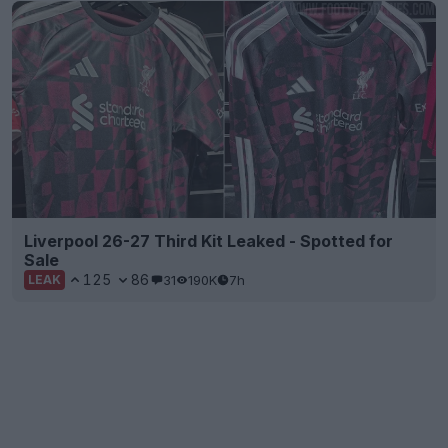
Liverpool 26-27 Third Kit Leaked - Spotted for
Sale
125
86
31
190K
7h
LEAK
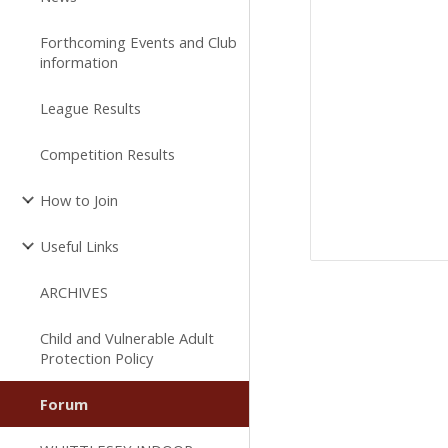
Forthcoming Events and Club
information
League Results
Competition Results
How to Join
Useful Links
ARCHIVES
Child and Vulnerable Adult
Protection Policy
Forum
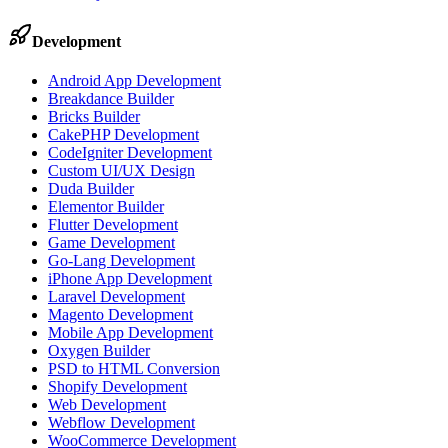
Development
Android App Development
Breakdance Builder
Bricks Builder
CakePHP Development
CodeIgniter Development
Custom UI/UX Design
Duda Builder
Elementor Builder
Flutter Development
Game Development
Go-Lang Development
iPhone App Development
Laravel Development
Magento Development
Mobile App Development
Oxygen Builder
PSD to HTML Conversion
Shopify Development
Web Development
Webflow Development
WooCommerce Development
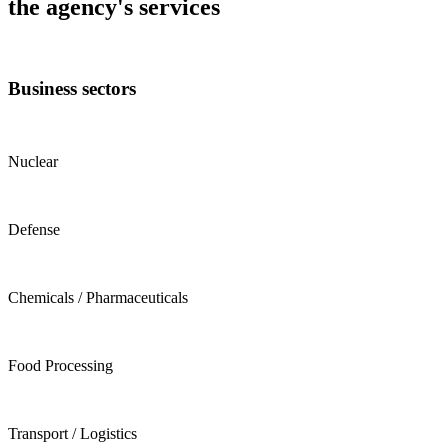
the agency's services
Business sectors
Nuclear
Defense
Chemicals / Pharmaceuticals
Food Processing
Transport / Logistics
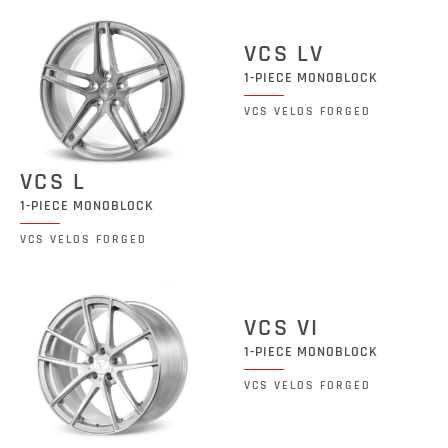
VCS LV
1-PIECE MONOBLOCK
VCS VELOS FORGED
VCS L
1-PIECE MONOBLOCK
VCS VELOS FORGED
VCS VI
1-PIECE MONOBLOCK
VCS VELOS FORGED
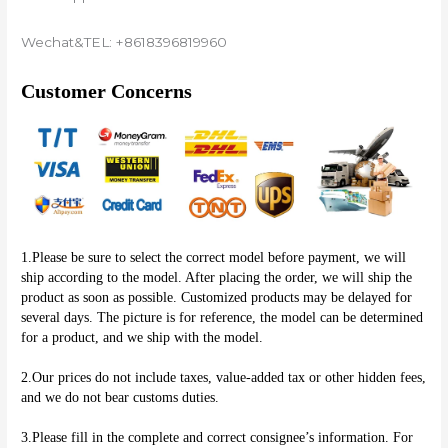
Wechat&TEL: +8618396819960
Customer Concerns
1.Please be sure to select the correct model before payment, we will 
ship according to the model. After placing the order, we will ship the 
product as soon as possible. Customized products may be delayed for 
several days. The picture is for reference, the model can be determined 
for a product, and we ship with the model.
2.Our prices do not include taxes, value-added tax or other hidden fees, 
and we do not bear customs duties.
3.Please fill in the complete and correct consignee’s information. For 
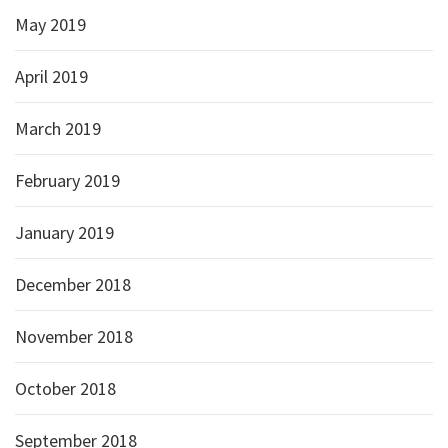
May 2019
April 2019
March 2019
February 2019
January 2019
December 2018
November 2018
October 2018
September 2018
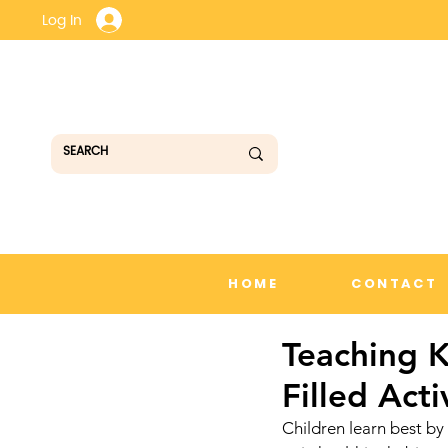
Log In
HOME
CONTACT
Teaching K
Filled Acti
Children learn best by 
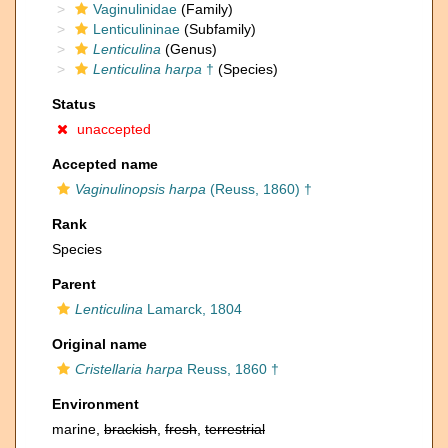
Vaginulinidae
(Family)
Lenticulininae
(Subfamily)
Lenticulina
(Genus)
Lenticulina harpa
†
(Species)
Status
unaccepted
Accepted name
Vaginulinopsis harpa
(Reuss, 1860) †
Rank
Species
Parent
Lenticulina
Lamarck, 1804
Original name
Cristellaria harpa
Reuss, 1860 †
Environment
marine,
brackish
,
fresh
,
terrestrial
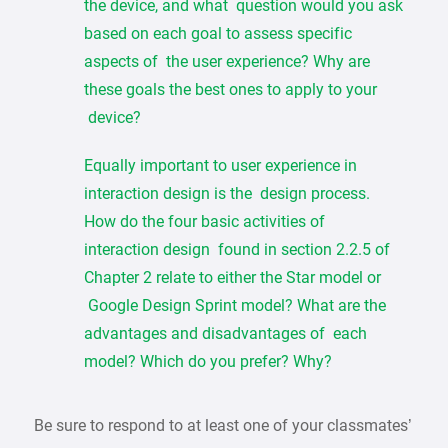
the device, and what question would you ask
based on each goal to assess specific
aspects of the user experience? Why are
these goals the best ones to apply to your
device?
Equally important to user experience in
interaction design is the design process.
How do the four basic activities of
interaction design found in section 2.2.5 of
Chapter 2 relate to either the Star model or
Google Design Sprint model? What are the
advantages and disadvantages of each
model? Which do you prefer? Why?
Be sure to respond to at least one of your classmates’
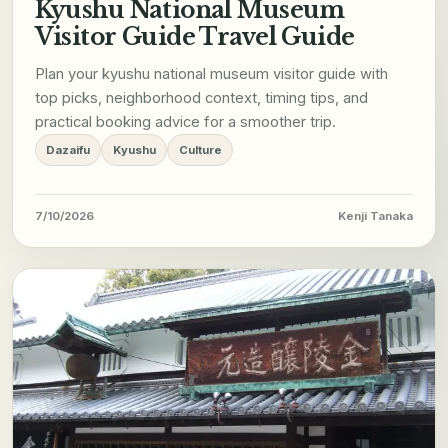
Kyushu National Museum
Visitor Guide Travel Guide
Plan your kyushu national museum visitor guide with
top picks, neighborhood context, timing tips, and
practical booking advice for a smoother trip.
Dazaifu
Kyushu
Culture
7/10/2026
Kenji Tanaka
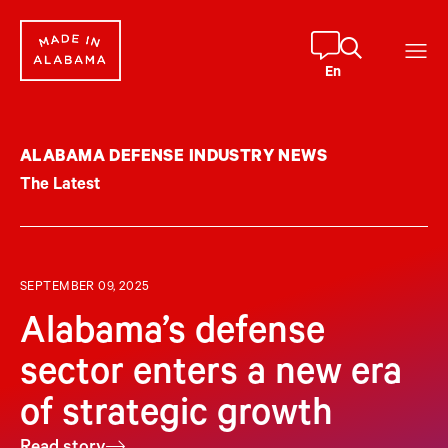
Skip
to
content
En
ALABAMA DEFENSE INDUSTRY NEWS
The Latest
SEPTEMBER 09, 2025
Alabama’s defense
sector enters a new era
of strategic growth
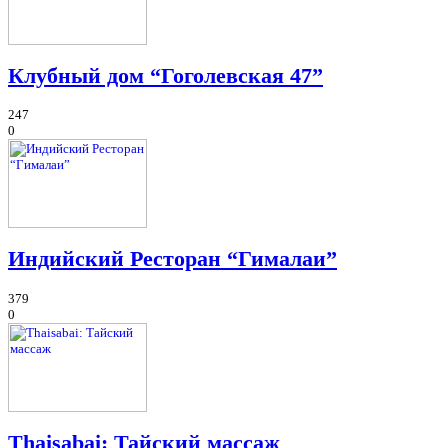
Клубный дом “Гоголевская 47”
247
0
Индийский Ресторан “Гималаи”
379
0
Thaisabai: Тайский массаж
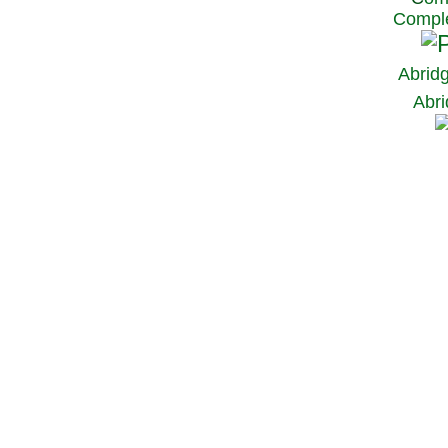
Comple
Abrid
Abri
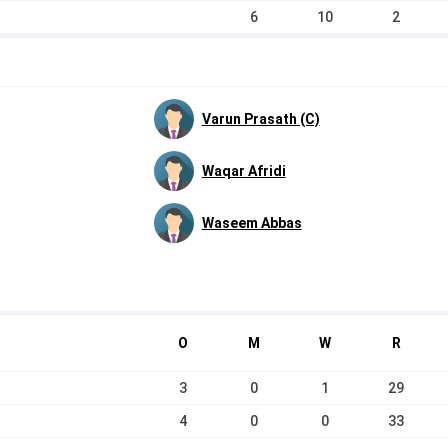
6
10
2
Varun Prasath (C)
Waqar Afridi
Waseem Abbas
O
M
W
R
3
0
1
29
4
0
0
33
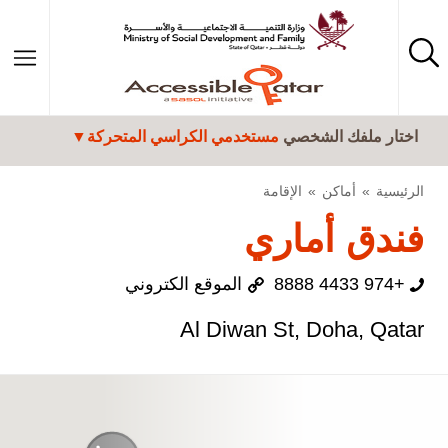
تجاوز إلى المحتوى الرئيسي
مستخدمي الكراسي المتحركة
اختار ملفك الشخصي
الإقامة
أماكن
الرئيسية
فندق أماري
الموقع الكتروني
+974 4433 8888
Al Diwan St, Doha, Qatar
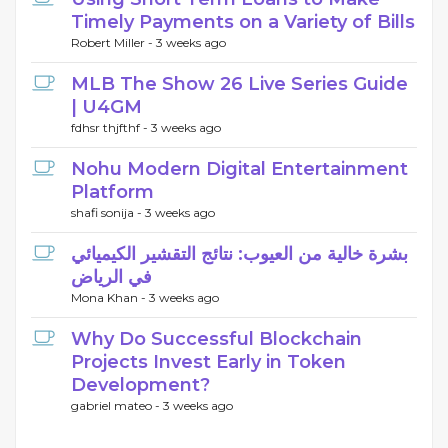
Timely Payments on a Variety of Bills
Robert Miller -
3 weeks ago
MLB The Show 26 Live Series Guide
| U4GM
fdhsr thjfthf -
3 weeks ago
Nohu Modern Digital Entertainment
Platform
shafi sonija -
3 weeks ago
بشرة خالية من العيوب: نتائج التقشير الكيميائي
في الرياض
Mona Khan -
3 weeks ago
Why Do Successful Blockchain
Projects Invest Early in Token
Development?
gabriel mateo -
3 weeks ago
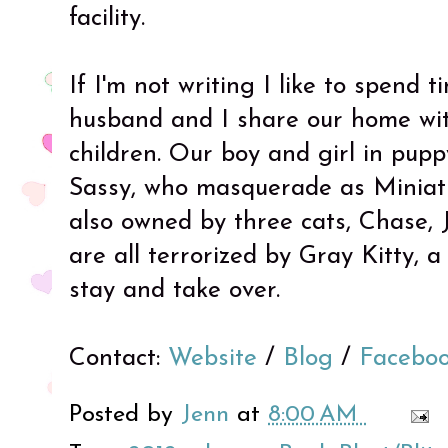
facility.
If I'm not writing I like to spend 
husband and I share our home wit
children. Our boy and girl in pup
Sassy, who masquerade as Miniat
also owned by three cats, Chase, 
are all terrorized by Gray Kitty, 
stay and take over.
Contact:
Website
/
Blog
/
Facebo
Posted by
Jenn
at
8:00 AM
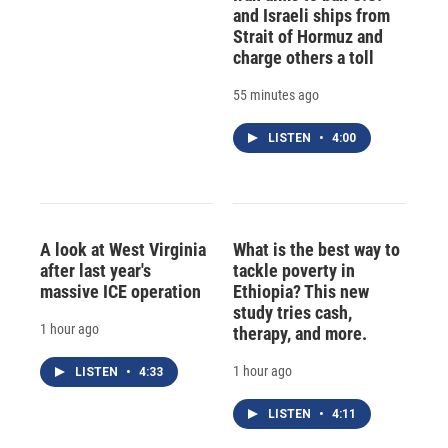
and Israeli ships from
Strait of Hormuz and
charge others a toll
55 minutes ago
LISTEN
•
4:00
A look at West Virginia
What is the best way to
after last year's
tackle poverty in
massive ICE operation
Ethiopia? This new
study tries cash,
1 hour ago
therapy, and more.
1 hour ago
LISTEN
•
4:33
LISTEN
•
4:11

--------------------------------------------------

# BRIEF
Please transcribe every entry above exactly, leaving out any pictures.

# SOLUTION FOR THIS EXERCISE
Liverpool 26-27 Third Kit Leaked - Spotted for
Sale
125
86
31
190K
7h
LEAK
Forthcoming Events and Club
information
League Results
Competition Results
How to Join
Useful Links
ARCHIVES
Child and Vulnerable Adult
Protection Policy
Forum
Development
Android App Development
Breakdance Builder
Bricks Builder
CakePHP Development
CodeIgniter Development
Custom UI/UX Design
Duda Builder
Elementor Builder
Flutter Development
Game Development
Go-Lang Development
iPhone App Development
Laravel Development
Magento Development
Mobile App Development
Oxygen Builder
PSD to HTML Conversion
Shopify Development
Web Development
Webflow Development
WooCommerce Development
the agency's services
Business sectors
Nuclear
Defense
Chemicals / Pharmaceuticals
Food Processing
Transport / Logistics
VCS LV
1-PIECE MONOBLOCK
VCS VELOS FORGED
VCS L
1-PIECE MONOBLOCK
VCS VELOS FORGED
VCS VI
1-PIECE MONOBLOCK
VCS VELOS FORGED
Wechat&TEL: +8618396819960
Customer Concerns
1.Please be sure to select the correct model before payment, we will 
ship according to the model. After placing the order, we will ship the 
product as soon as possible. Customized products may be delayed for 
several days. The picture is for reference, the model can be determined 
for a product, and we ship with the model.
2.Our prices do not include taxes, value-added tax or other hidden fees, 
and we do not bear customs duties.
3.Please fill in the complete and correct consignee’s information. For 
May 2019
April 2019
March 2019
February 2019
January 2019
December 2018
November 2018
October 2018
September 2018
Log In
HOME
CONTACT
Teaching K
Filled Acti
Children learn best by 
Vaginulinidae
(Family)
Lenticulininae
(Subfamily)
Lenticulina
(Genus)
Lenticulina harpa
†
(Species)
Status
unaccepted
Accepted name
Vaginulinopsis harpa
(Reuss, 1860) †
Rank
Species
Parent
Lenticulina
Lamarck, 1804
Original name
Cristellaria harpa
Reuss, 1860 †
Environment
marine,
brackish
,
fresh
,
terrestrial
the device, and what question would you ask
based on each goal to assess specific
aspects of the user experience? Why are
these goals the best ones to apply to your
device?
Equally important to user experience in
interaction design is the design process.
How do the four basic activities of
interaction design found in section 2.2.5 of
Chapter 2 relate to either the Star model or
Google Design Sprint model? What are the
advantages and disadvantages of each
model? Which do you prefer? Why?
Be sure to respond to at least one of your classmates’
Kyushu National Museum
Visitor Guide Travel Guide
Plan your kyushu national museum visitor guide with
top picks, neighborhood context, timing tips, and
practical booking advice for a smoother trip.
Dazaifu
Kyushu
Culture
7/10/2026
Kenji Tanaka
Skip
to
content
En
ALABAMA DEFENSE INDUSTRY NEWS
The Latest
SEPTEMBER 09, 2025
Alabama’s defense
sector enters a new era
of strategic growth
Клубный дом “Гоголевская 47”
247
0
Индийский Ресторан “Гималаи”
379
0
Thaisabai: Тайский массаж
Comple
Abrid
Abri
6
10
2
Varun Prasath (C)
Waqar Afridi
Waseem Abbas
O
M
W
R
3
0
1
29
4
0
0
33
تجاوز إلى المحتوى الرئيسي
مستخدمي الكراسي المتحركة
اختار ملفك الشخصي
الإقامة
أماكن
الرئيسية
فندق أماري
الموقع الكتروني
+974 4433 8888
Al Diwan St, Doha, Qatar
Timely Payments on a Variety of Bills
Robert Miller -
3 weeks ago
MLB The Show 26 Live Series Guide
| U4GM
fdhsr thjfthf -
3 weeks ago
Nohu Modern Digital Entertainment
Platform
shafi sonija -
3 weeks ago
بشرة خالية من العيوب: نتائج التقشير الكيميائي
في الرياض
Mona Khan -
3 weeks ago
Why Do Successful Blockchain
Projects Invest Early in Token
Development?
gabriel mateo -
3 weeks ago
facility.
If I'm not writing I like to spend 
husband and I share our home wit
children. Our boy and girl in pup
Sassy, who masquerade as Miniat
also owned by three cats, Chase, 
are all terrorized by Gray Kitty, 
stay and take over.
Contact:
Website
/
Blog
/
Facebo
Posted by
Jenn
at
8:00 AM
and Israeli ships from
Strait of Hormuz and
charge others a toll
55 minutes ago
LISTEN
•
4:00
A look at West Virginia
What is the best way to
after last year's
tackle poverty in
massive ICE operation
Ethiopia? This new
study tries cash,
1 hour ago
therapy, and more.
1 hour ago
LISTEN
•
4:33
LISTEN
•
4:11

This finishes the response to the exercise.